## Your task:
Give the total of lines holding the word "each" in the records below, and nothing else.
*** Opening of Available data ***
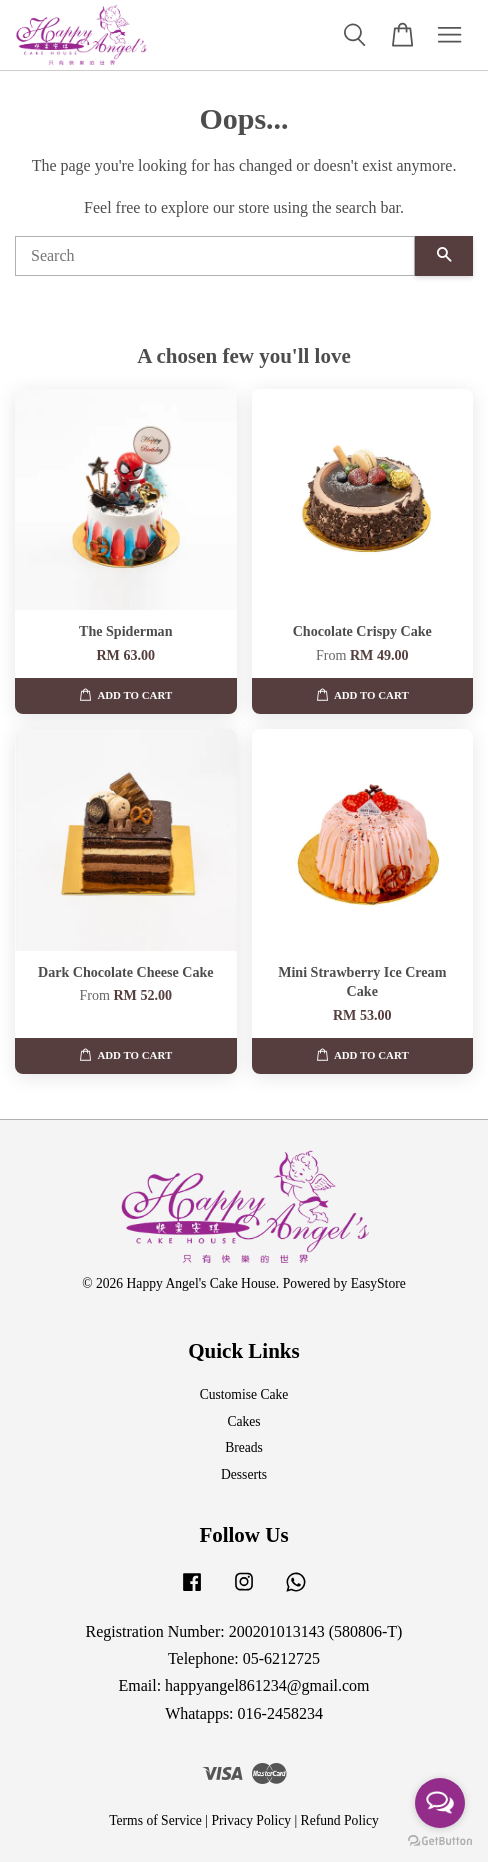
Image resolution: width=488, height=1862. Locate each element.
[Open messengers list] (440, 1803)
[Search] (215, 256)
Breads (244, 1447)
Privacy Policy (251, 1820)
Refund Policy (340, 1820)
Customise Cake (244, 1394)
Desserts (244, 1474)
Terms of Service (155, 1820)
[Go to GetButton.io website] (440, 1841)
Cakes (243, 1421)
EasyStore (378, 1283)
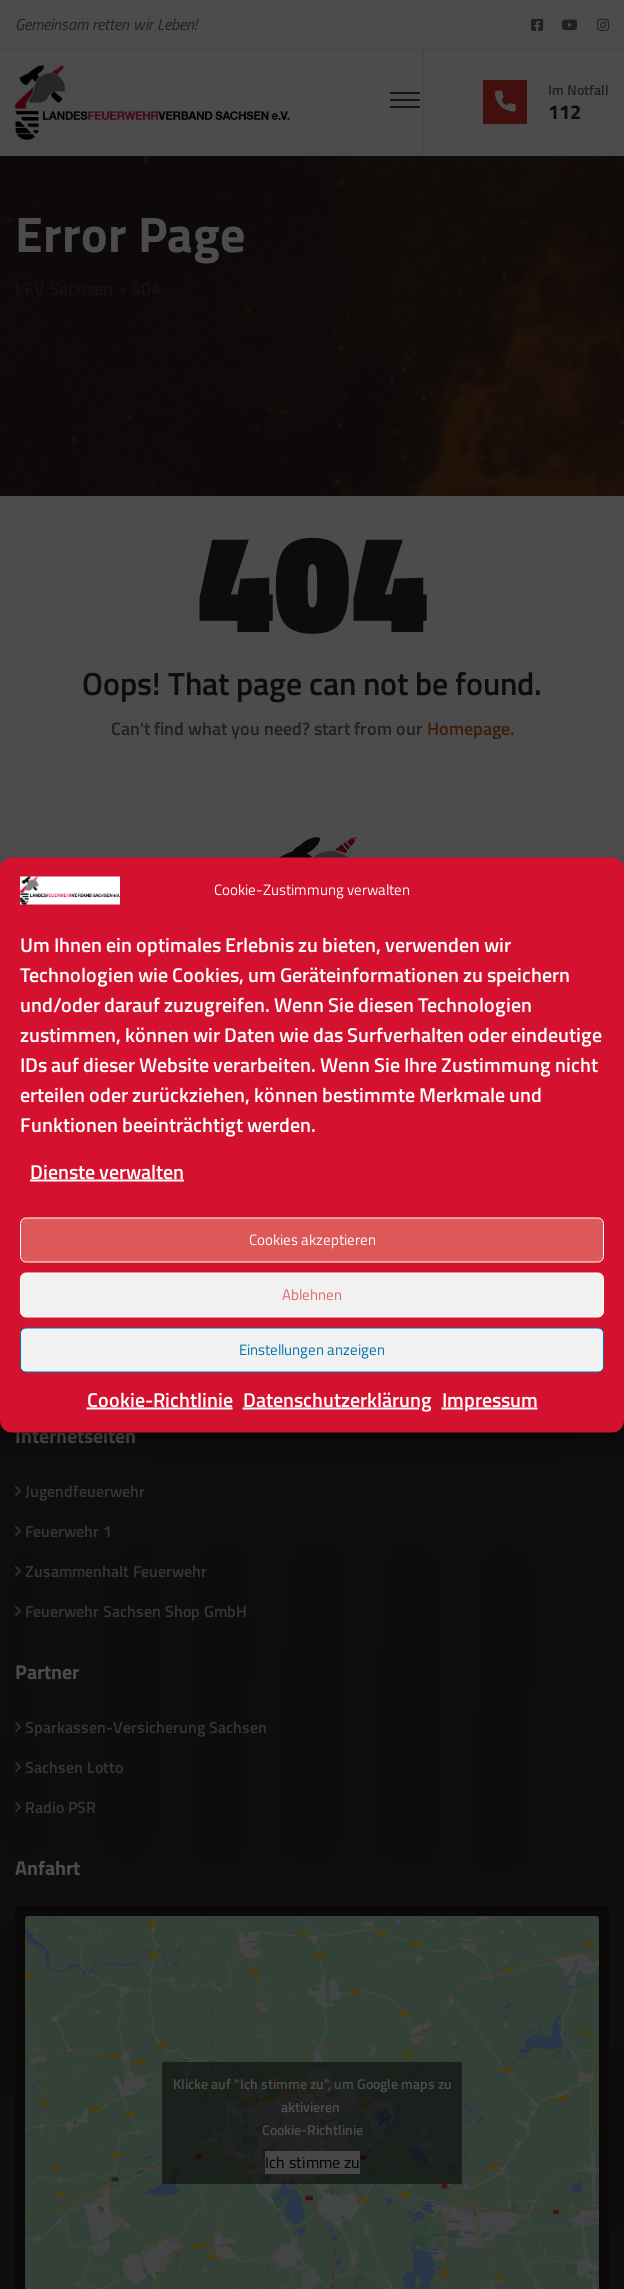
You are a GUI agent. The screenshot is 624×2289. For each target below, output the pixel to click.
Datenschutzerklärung (337, 1398)
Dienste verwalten (107, 1170)
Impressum (490, 1398)
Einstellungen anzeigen (312, 1349)
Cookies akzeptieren (312, 1239)
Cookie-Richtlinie (160, 1398)
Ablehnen (312, 1294)
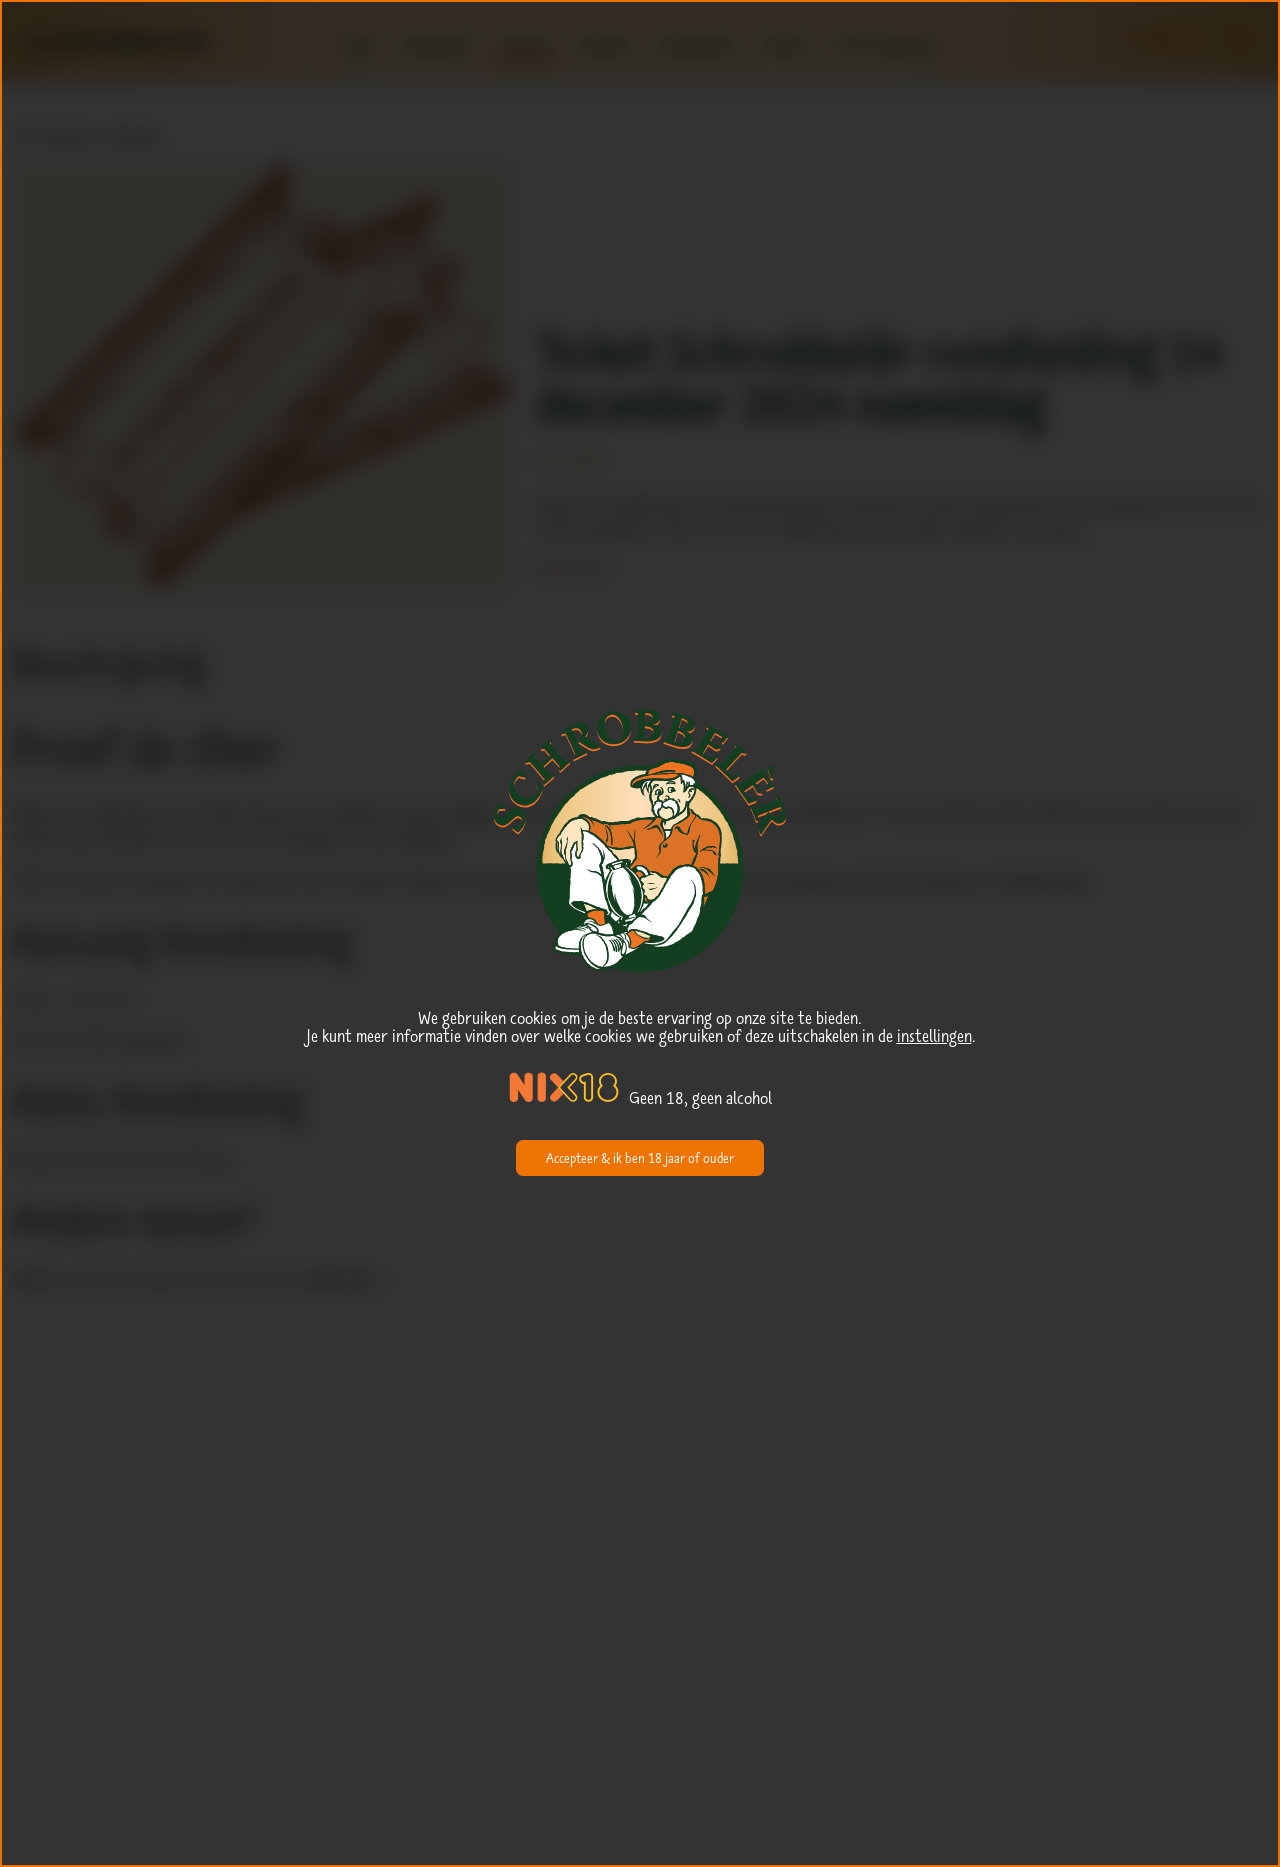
*** Close of Available data ***
## Answer section:
2